Step 3.7 Flash is built for live engineering tasks and secured a definitive second-place finish on SWE-Bench PRO with a score of 56.3. It can independently trace multi-file repositories, isolate bugs from raw issue reports, and generate functional patches that pass automated unit tests. While evaluations like Terminal-Bench 2.1 (59.5) and GPDVal-AA (45.8) show clear areas for future optimization compared to the absolute peak of the cohort, they establish a dependable baseline for system interactions and structured professional deliverables.

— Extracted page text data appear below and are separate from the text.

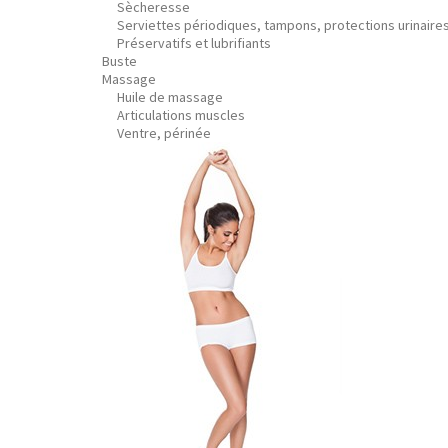
Sècheresse
Serviettes périodiques, tampons, protections urinaire
Préservatifs et lubrifiants
Buste
Massage
Huile de massage
Articulations muscles
Ventre, périnée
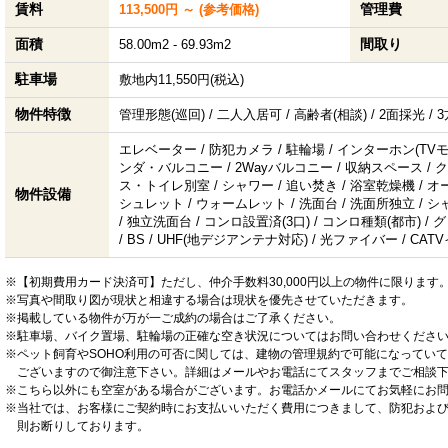
賃料
管理費
113,500円 ～ (参考価格)
面積
間取り
58.00m2 - 69.93m2
駐車場
敷地内11,550円(税込)
物件特徴
管理形態(巡回) / 二人入居可 / 高齢者(相談) / 2面採光 / 
エレベーター / 防犯カメラ / 駐輪場 / インターホン(TVモ
ンダ・バルコニー / 2Wayバルコニー / 収納スペース / クロ
ス・トイレ別室 / シャワー / 追い焚き / 浴室乾燥機 / オート
物件設備
シュレット / ウォームレット / 洗面台 / 洗面所独立 / 
/ 独立洗面台 / コンロ設置済(3口) / コンロ種類(都市) / 
/ BS / UHF(地デジアンテナ対応) / 光ファイバー / C
※【初期費用カード決済可】ただし、仲介手数料30,000円以上の物件に限ります
※写真や間取り図が現状と相違する場合は現状を優先させていただきます。
※掲載している物件が万が一ご成約の場合はご了承ください。
※駐車場、バイク置場、駐輪場の正確な空き状況についてはお問い合わせくださ
※ペット飼育やSOHO利用の可否に関しては、建物の管理規約で可能になってい
ございますので御注意下さい。詳細はメールやお電話にてスタッフまでご相談
※こちら以外にも空室がある場合がございます。お電話かメールにてお気軽にお
※当社では、お客様にご契約時にお支払いいただく費用につきまして、防犯およ
則お断りしております。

![Step 3.7 Flash benchmark results across General Agent, Agentic Coding, and Multimodal evaluations](assets/benchmarks.png)

## 3. Pricing

| Token Type | Price |
|---|---|
| Input (cache miss) | $0.20 / M tokens |
| Input (cache hit) | $0.04 / M tokens |
| Output | $1.15 / M tokens |

## 4. Availability, Deployment, and Ecosystem
- Availability: Step 3.7 Flash is available on the StepFun Open Platform — [platform.stepfun.ai](https://platform.stepfun.ai) (Global) and [platform.stepfun.com](https://platform.stepfun.com) (China), OpenRouter, and NVIDIA NIM. StepFun is also partnering with DeepInfra, Fireworks AI, and Modal to expand availability soon.
- Deployment: Step 3.7 Flash supports flexible deployment across cloud, data center, and local environments. For large-scale production and enterprise use cases, Step 3.7 Flash can be deployed on modern data center infrastructure. For local and workstation scenarios, it can also run on high-memory devices such as NVIDIA DGX Station, AMD Ryzen AI Max+ 395-based systems, and Mac Studio / Macbook Pro devices with at least 128GB unified memory.
- Ecosystem: Step 3.7 Flash is supported across popular open-source infrastructure for both inference and model development. For inference and serving, developers can use vLLM, SGLang, Hugging Face Transformers, and llama.cpp. For model development & customization workflows, StepFun model support has landed in the NVIDIA Nemo ecosystem, including AutoModel, Megatron Core and Megatron Bridge. Step 3.7 Flash is also available as an NVIDIA NIM inference microservice for on-prem, cloud, or hybrid deployment.

## 5. Examples

You can get started with Step 3.7 Flash in minutes using StepFun's API or via other inference providers.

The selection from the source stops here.